Concluindo, os empresários vitícolas, para realizarem os tratamentos fitossanitários, têm de se adaptar aos equipamentos comercializados para esses tratamentos (produtos fitofarmacêuticos, tanques de incorporação, pulverizadores, EPI). Têm de adaptar as práticas de trabalho ao formato dos produtos (altura, largura, afastamento e proximidade dos diferentes componentes), à capacidade de cada um (em termos de volume, agitação, lavagem, pulverização, recuperação, permeação), às evoluções tecnológicas (novos bicos de pulverização, nova sonda, novo sistema de lavagem, novo painel de bordo, EPI mais confortáveis) ou às (in)compatibilidades com o trabalho real e com outros equipamentos da exploração (trator, zona de preparação, local fitossanitário, compasso de plantação, etc.). Assim, no contexto duma utilização controlada de pesticidas, os viticultores acabam por ser alvo de múltiplas disposições técnicas e regulamentares que regem a profissão, mas que não os ajudam a protegerem-se da exposição aos pesticidas.

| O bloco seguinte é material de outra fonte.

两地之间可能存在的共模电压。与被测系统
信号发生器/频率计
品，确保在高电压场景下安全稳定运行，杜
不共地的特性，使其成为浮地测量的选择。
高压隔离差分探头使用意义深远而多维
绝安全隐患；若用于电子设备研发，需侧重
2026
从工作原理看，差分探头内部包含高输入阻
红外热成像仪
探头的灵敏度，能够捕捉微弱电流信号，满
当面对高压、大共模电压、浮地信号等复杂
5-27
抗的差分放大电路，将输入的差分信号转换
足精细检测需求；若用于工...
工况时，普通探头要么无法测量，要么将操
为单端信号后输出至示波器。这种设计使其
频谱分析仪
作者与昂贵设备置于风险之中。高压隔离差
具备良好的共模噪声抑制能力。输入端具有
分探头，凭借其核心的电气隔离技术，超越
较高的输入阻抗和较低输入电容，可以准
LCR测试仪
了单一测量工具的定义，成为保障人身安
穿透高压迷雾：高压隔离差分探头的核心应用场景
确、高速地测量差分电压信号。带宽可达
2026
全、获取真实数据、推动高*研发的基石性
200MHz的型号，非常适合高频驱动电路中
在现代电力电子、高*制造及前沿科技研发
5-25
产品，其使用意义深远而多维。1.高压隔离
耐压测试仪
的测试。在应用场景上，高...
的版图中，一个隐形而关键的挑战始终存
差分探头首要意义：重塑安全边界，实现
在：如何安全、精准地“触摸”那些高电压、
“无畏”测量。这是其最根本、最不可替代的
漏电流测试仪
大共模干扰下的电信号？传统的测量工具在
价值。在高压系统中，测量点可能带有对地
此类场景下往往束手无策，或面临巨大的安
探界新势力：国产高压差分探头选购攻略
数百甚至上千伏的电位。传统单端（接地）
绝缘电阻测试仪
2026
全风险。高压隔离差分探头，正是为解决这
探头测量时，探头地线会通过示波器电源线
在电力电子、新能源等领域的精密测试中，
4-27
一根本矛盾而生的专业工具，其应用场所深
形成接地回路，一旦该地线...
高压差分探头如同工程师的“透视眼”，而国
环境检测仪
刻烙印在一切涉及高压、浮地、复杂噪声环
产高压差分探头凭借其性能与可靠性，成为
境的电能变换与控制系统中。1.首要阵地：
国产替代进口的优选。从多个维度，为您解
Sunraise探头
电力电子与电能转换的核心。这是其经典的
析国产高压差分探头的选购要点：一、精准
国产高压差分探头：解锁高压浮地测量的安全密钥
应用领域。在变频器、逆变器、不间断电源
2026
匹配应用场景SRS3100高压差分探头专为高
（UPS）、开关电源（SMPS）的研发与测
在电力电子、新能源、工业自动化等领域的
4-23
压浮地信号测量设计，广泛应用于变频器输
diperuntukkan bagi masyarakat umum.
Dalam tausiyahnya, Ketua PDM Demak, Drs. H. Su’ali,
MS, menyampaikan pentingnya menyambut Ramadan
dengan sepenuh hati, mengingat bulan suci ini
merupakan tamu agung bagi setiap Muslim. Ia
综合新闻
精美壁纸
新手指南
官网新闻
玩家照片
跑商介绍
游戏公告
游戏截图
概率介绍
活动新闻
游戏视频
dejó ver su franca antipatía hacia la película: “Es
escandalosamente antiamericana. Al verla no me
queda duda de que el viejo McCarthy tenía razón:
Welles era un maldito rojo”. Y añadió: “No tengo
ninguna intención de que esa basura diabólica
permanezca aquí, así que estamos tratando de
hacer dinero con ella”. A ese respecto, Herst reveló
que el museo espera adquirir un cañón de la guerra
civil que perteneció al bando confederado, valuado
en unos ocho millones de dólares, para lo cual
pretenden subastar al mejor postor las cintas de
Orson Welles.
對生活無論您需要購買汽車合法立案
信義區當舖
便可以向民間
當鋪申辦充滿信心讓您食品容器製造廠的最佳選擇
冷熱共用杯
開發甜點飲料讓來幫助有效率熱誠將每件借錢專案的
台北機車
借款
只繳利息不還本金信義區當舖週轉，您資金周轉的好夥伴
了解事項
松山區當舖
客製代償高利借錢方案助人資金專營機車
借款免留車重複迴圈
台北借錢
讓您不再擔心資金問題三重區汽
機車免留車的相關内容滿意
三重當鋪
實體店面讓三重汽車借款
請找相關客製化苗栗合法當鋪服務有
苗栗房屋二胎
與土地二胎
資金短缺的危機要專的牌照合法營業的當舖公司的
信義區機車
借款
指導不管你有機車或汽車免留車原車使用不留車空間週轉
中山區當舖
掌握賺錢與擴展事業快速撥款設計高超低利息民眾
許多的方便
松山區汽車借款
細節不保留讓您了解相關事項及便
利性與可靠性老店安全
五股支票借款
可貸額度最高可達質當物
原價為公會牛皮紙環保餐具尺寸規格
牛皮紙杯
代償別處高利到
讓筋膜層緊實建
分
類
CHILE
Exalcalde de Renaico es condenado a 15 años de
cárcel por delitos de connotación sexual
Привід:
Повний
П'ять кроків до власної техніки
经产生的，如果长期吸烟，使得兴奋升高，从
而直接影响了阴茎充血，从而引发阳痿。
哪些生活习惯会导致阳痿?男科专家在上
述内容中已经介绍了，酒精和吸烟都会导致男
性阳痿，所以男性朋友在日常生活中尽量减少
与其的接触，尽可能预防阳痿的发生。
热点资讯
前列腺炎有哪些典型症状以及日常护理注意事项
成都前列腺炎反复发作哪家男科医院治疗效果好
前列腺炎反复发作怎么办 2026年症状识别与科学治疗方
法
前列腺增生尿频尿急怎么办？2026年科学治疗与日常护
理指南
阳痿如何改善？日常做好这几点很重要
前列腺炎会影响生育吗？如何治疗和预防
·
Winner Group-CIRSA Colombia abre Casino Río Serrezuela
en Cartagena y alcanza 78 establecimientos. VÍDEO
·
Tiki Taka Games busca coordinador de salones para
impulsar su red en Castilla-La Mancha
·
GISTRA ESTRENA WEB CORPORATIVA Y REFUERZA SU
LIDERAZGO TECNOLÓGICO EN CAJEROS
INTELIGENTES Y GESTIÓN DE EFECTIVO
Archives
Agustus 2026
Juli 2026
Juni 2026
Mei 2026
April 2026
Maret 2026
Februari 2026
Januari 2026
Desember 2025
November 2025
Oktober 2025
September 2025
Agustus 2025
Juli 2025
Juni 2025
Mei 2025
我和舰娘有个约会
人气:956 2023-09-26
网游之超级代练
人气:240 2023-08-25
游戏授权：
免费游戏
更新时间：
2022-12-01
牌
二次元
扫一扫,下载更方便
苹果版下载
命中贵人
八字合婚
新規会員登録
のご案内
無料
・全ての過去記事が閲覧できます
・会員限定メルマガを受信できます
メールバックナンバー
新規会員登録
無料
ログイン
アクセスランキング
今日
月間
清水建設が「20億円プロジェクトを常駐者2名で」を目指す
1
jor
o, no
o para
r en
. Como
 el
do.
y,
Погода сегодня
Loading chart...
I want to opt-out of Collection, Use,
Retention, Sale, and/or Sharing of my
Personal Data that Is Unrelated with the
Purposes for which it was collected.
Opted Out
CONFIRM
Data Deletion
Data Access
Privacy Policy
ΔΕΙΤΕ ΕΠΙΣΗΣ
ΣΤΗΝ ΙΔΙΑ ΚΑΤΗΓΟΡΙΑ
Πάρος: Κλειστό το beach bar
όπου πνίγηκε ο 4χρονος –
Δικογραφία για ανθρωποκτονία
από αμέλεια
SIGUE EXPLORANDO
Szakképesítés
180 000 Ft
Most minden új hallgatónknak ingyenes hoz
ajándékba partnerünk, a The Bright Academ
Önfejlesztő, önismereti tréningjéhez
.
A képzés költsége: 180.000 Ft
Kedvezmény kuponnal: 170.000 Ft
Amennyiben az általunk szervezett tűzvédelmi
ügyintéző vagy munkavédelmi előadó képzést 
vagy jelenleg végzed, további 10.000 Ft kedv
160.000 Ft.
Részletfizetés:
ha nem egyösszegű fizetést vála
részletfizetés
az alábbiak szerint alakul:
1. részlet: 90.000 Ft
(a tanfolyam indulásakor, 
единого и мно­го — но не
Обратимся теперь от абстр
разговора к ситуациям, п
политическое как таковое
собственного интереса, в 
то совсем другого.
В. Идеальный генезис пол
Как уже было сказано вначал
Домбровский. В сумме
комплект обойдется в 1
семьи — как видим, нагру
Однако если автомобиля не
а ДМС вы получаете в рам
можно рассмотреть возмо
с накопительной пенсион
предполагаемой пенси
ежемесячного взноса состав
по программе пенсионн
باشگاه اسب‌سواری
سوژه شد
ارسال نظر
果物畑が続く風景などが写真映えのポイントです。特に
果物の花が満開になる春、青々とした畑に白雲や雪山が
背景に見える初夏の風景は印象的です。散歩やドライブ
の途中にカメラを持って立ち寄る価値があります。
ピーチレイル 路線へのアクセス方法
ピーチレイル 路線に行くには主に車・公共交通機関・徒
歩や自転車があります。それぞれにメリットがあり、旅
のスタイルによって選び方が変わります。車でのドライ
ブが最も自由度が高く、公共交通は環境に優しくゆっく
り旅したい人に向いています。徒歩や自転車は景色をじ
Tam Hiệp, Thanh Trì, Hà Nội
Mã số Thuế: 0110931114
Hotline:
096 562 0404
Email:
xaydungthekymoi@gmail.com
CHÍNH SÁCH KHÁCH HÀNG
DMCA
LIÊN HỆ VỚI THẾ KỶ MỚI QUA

As adegas cooperativas, os fornecedores agrícolas, a Câmara da Agricultura, o Conselho Interprofissional do Vinho e, mais indiretamente, a Mutualidade Social Agrícola (MSA), o Instituto Nacional de Investigação Agrícola, Alimentar e Ambiental (INRAE) ou o Instituto Nacional da Saúde e da Investigação Médica (INSERM) são todos atores envolvidos nas práticas vitícolas e cada um contribui, à sua maneira, com uma estratégia estrutural, uma ligação à “transição agroecológica” (Candau, Ginelli, Garrigou, & Goutille, 2021) que, no fundo, significa mostrar aos profissionais qual ou quais produtos (substâncias, materiais, equipamentos, etc.) melhor se adaptam às suas necessidades (económicas, técnicas, tecnológicas, agronómicas, regulamentares, éticas ou sanitárias). Alguns destes actores sugerem-lhes compras em grupo para reduzirem os custos. Outros elogiam as características de novos produtos adaptados às evoluções do mercado do vinho. Outros, ainda, alertam-nos para os efeitos que os produtos fitofarmacêuticos de síntese química podem ter sobre a saúde. E assim por diante... Nesta competição de atores, algumas empresas fitofarmacêuticas conseguem apresentar argumentos que combinam várias destas estratégias para se imporem como referência prioritária junto dos empresários vitícolas ou dos seus conselheiros no que diz respeito à atividade de tratamento.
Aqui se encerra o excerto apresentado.